Cooking is an important skill for everyone, no matter where they live. After evolving for centuries, what people eat everyday has grown into systems. Every country has their own style of eating and the styles diverge from region to region. Through the recipes, we can know what is frequently eaten by the people of one country and how they usually cook. We can even go further, find the relationships between what people eat and how their health conditions are, and dig out all the secrets behind the recipes.

In this project, we want to show the different cooking choices of ingredients, seasoning, etc. among countries and also teir similarity of their way of cooking.
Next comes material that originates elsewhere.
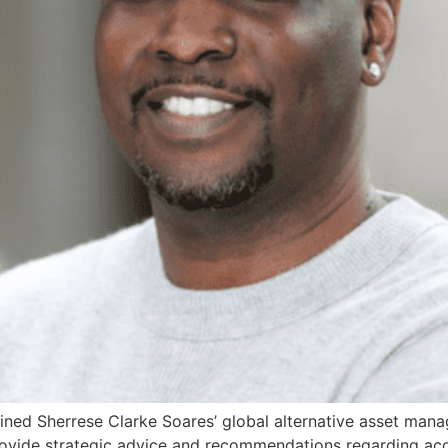
oined Sherrese Clarke Soares’ global alternative asset m
provide strategic advice and recommendations regarding acq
Then we will try to link the recipe features with people's health condition to find out if there is something in eating habits that influences people's health.

Research questions

  1. How do eating habits vary in different countries?

We extract seasoning, ingredients and the cooking method from steps by using NLP. Then we compare the frequency of used seasoning, cooking methods and ingredients in different countries.

--> Notebook: 1. Data Cleaning and Extraction

  1. How similar the way of cooking in different countries?

We analyze the cooking steps by using NLP and then do dimention reduction to observe in 3D to see how similar the cooking process in different countres.

--> Notebook: 2. Similarity

  1. How are the eating habits related to health?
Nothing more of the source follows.